The Wild Bill Hickok shootout and Springfield's Wild West era
One of the museum's marquee exhibits covers the July 21, 1865 shootout between Wild Bill Hickok and Davis Tutt on Park Central Square — directly outside the museum's current location. The shootout is generally credited as the first "quick-draw" duel in the American Wild West and is one of the most thoroughly documented gunfights of the era. Hickok and Tutt, both Civil War veterans living in Springfield in the immediate post-war period, quarreled over gambling debts and a personal disagreement involving a pocket watch. They met on the square at approximately 6pm on July 21, 1865; Tutt fired first and missed, Hickok returned fire at a range of about 75 yards and struck Tutt in the chest, killing him instantly.
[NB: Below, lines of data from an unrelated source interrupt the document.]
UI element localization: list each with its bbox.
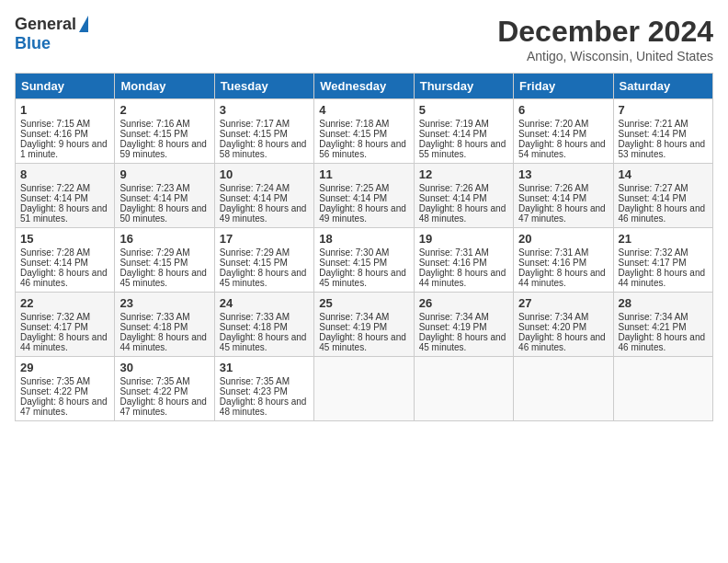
calendar-cell: 5 Sunrise: 7:19 AM Sunset: 4:14 PM Dayli… <box>414 99 513 164</box>
daylight-text: Daylight: 8 hours and 46 minutes. <box>518 332 606 352</box>
sunset-text: Sunset: 4:21 PM <box>619 322 687 332</box>
day-number: 28 <box>619 296 708 310</box>
day-number: 11 <box>319 167 408 181</box>
sunset-text: Sunset: 4:15 PM <box>220 258 288 268</box>
sunrise-text: Sunrise: 7:29 AM <box>119 247 189 258</box>
daylight-text: Daylight: 8 hours and 47 minutes. <box>518 203 606 224</box>
day-number: 27 <box>518 296 608 310</box>
sunrise-text: Sunrise: 7:24 AM <box>220 183 290 193</box>
sunset-text: Sunset: 4:19 PM <box>319 322 387 332</box>
daylight-text: Daylight: 8 hours and 46 minutes. <box>619 332 706 352</box>
sunrise-text: Sunrise: 7:31 AM <box>518 247 588 258</box>
day-number: 24 <box>220 296 309 310</box>
calendar-cell: 19 Sunrise: 7:31 AM Sunset: 4:16 PM Dayl… <box>414 228 513 293</box>
weekday-header-row: SundayMondayTuesdayWednesdayThursdayFrid… <box>16 74 713 99</box>
daylight-text: Daylight: 8 hours and 49 minutes. <box>319 203 406 224</box>
logo-general-text: General <box>15 15 76 34</box>
sunrise-text: Sunrise: 7:34 AM <box>419 312 489 322</box>
day-number: 31 <box>220 361 309 374</box>
week-row-5: 29 Sunrise: 7:35 AM Sunset: 4:22 PM Dayl… <box>16 357 713 421</box>
daylight-text: Daylight: 8 hours and 50 minutes. <box>119 203 207 224</box>
sunset-text: Sunset: 4:14 PM <box>518 129 586 139</box>
sunrise-text: Sunrise: 7:35 AM <box>220 376 290 386</box>
day-number: 6 <box>518 103 608 117</box>
calendar-cell: 8 Sunrise: 7:22 AM Sunset: 4:14 PM Dayli… <box>16 164 115 228</box>
sunset-text: Sunset: 4:15 PM <box>319 258 387 268</box>
weekday-header-tuesday: Tuesday <box>214 74 313 99</box>
sunset-text: Sunset: 4:14 PM <box>518 193 586 203</box>
day-number: 9 <box>119 167 209 181</box>
daylight-text: Daylight: 8 hours and 44 minutes. <box>419 268 506 288</box>
calendar-cell: 10 Sunrise: 7:24 AM Sunset: 4:14 PM Dayl… <box>214 164 313 228</box>
daylight-text: Daylight: 8 hours and 45 minutes. <box>419 332 506 352</box>
sunset-text: Sunset: 4:15 PM <box>319 129 387 139</box>
calendar-cell: 16 Sunrise: 7:29 AM Sunset: 4:15 PM Dayl… <box>115 228 214 293</box>
calendar-cell: 14 Sunrise: 7:27 AM Sunset: 4:14 PM Dayl… <box>613 164 712 228</box>
calendar-cell: 11 Sunrise: 7:25 AM Sunset: 4:14 PM Dayl… <box>314 164 414 228</box>
daylight-text: Daylight: 8 hours and 54 minutes. <box>518 139 606 159</box>
day-number: 20 <box>518 232 608 246</box>
calendar-cell: 30 Sunrise: 7:35 AM Sunset: 4:22 PM Dayl… <box>115 357 214 421</box>
sunrise-text: Sunrise: 7:16 AM <box>119 119 189 129</box>
sunset-text: Sunset: 4:14 PM <box>20 258 88 268</box>
sunrise-text: Sunrise: 7:32 AM <box>619 247 688 258</box>
daylight-text: Daylight: 8 hours and 45 minutes. <box>220 332 307 352</box>
logo: General Blue <box>15 15 88 53</box>
day-number: 30 <box>119 361 209 374</box>
day-number: 22 <box>20 296 109 310</box>
calendar-cell: 3 Sunrise: 7:17 AM Sunset: 4:15 PM Dayli… <box>214 99 313 164</box>
day-number: 23 <box>119 296 209 310</box>
sunrise-text: Sunrise: 7:29 AM <box>220 247 290 258</box>
day-number: 25 <box>319 296 408 310</box>
sunset-text: Sunset: 4:14 PM <box>220 193 288 203</box>
sunset-text: Sunset: 4:15 PM <box>220 129 288 139</box>
daylight-text: Daylight: 8 hours and 44 minutes. <box>119 332 207 352</box>
day-number: 15 <box>20 232 109 246</box>
calendar-cell <box>314 357 414 421</box>
day-number: 17 <box>220 232 309 246</box>
calendar: SundayMondayTuesdayWednesdayThursdayFrid… <box>15 73 713 421</box>
day-number: 4 <box>319 103 408 117</box>
sunset-text: Sunset: 4:17 PM <box>20 322 88 332</box>
daylight-text: Daylight: 8 hours and 47 minutes. <box>20 396 108 417</box>
daylight-text: Daylight: 8 hours and 46 minutes. <box>619 203 706 224</box>
logo-triangle-icon <box>79 16 88 32</box>
day-number: 26 <box>419 296 508 310</box>
sunset-text: Sunset: 4:16 PM <box>20 129 88 139</box>
calendar-cell: 15 Sunrise: 7:28 AM Sunset: 4:14 PM Dayl… <box>16 228 115 293</box>
sunset-text: Sunset: 4:14 PM <box>619 129 687 139</box>
sunrise-text: Sunrise: 7:32 AM <box>20 312 90 322</box>
month-title: December 2024 <box>497 15 713 49</box>
day-number: 5 <box>419 103 508 117</box>
sunrise-text: Sunrise: 7:35 AM <box>20 376 90 386</box>
sunrise-text: Sunrise: 7:35 AM <box>119 376 189 386</box>
daylight-text: Daylight: 9 hours and 1 minute. <box>20 139 108 159</box>
day-number: 21 <box>619 232 708 246</box>
calendar-cell: 21 Sunrise: 7:32 AM Sunset: 4:17 PM Dayl… <box>613 228 712 293</box>
calendar-cell: 26 Sunrise: 7:34 AM Sunset: 4:19 PM Dayl… <box>414 293 513 357</box>
day-number: 16 <box>119 232 209 246</box>
daylight-text: Daylight: 8 hours and 45 minutes. <box>220 268 307 288</box>
calendar-cell <box>613 357 712 421</box>
sunrise-text: Sunrise: 7:27 AM <box>619 183 688 193</box>
day-number: 3 <box>220 103 309 117</box>
calendar-cell: 27 Sunrise: 7:34 AM Sunset: 4:20 PM Dayl… <box>514 293 613 357</box>
sunrise-text: Sunrise: 7:34 AM <box>518 312 588 322</box>
calendar-cell: 6 Sunrise: 7:20 AM Sunset: 4:14 PM Dayli… <box>514 99 613 164</box>
sunrise-text: Sunrise: 7:33 AM <box>220 312 290 322</box>
sunset-text: Sunset: 4:14 PM <box>419 129 487 139</box>
sunrise-text: Sunrise: 7:20 AM <box>518 119 588 129</box>
sunrise-text: Sunrise: 7:18 AM <box>319 119 389 129</box>
location-text: Antigo, Wisconsin, United States <box>497 49 713 63</box>
week-row-3: 15 Sunrise: 7:28 AM Sunset: 4:14 PM Dayl… <box>16 228 713 293</box>
calendar-cell: 4 Sunrise: 7:18 AM Sunset: 4:15 PM Dayli… <box>314 99 414 164</box>
day-number: 19 <box>419 232 508 246</box>
day-number: 8 <box>20 167 109 181</box>
weekday-header-friday: Friday <box>514 74 613 99</box>
daylight-text: Daylight: 8 hours and 46 minutes. <box>20 268 108 288</box>
sunrise-text: Sunrise: 7:17 AM <box>220 119 290 129</box>
sunrise-text: Sunrise: 7:34 AM <box>319 312 389 322</box>
sunrise-text: Sunrise: 7:30 AM <box>319 247 389 258</box>
daylight-text: Daylight: 8 hours and 51 minutes. <box>20 203 108 224</box>
sunrise-text: Sunrise: 7:28 AM <box>20 247 90 258</box>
The Hickok exhibit includes archival documents from the subsequent trial (Hickok was charged with manslaughter and acquitted on grounds of self-defense), period photographs of Park Central Square in the 1860s and 1870s, and interpretive panels about the broader Wild West cultural mythology that grew up around the event. Hickok left Springfield shortly after the trial and continued his career as a frontier scout, lawman, and gambler before his death in Deadwood, South Dakota in 1876.
Beyond the Hickok shootout, the museum's Wild West gallery covers Springfield's role as a frontier commercial center in the 1860s through 1880s — cattle drives, railroad construction, frontier banking, and the gradual transition from frontier town to established commercial city. Springfield's pre-Route 66 history is the kind of substantive Wild West content that makes the museum a worthwhile stop even for visitors whose primary interest is the Mother Road era.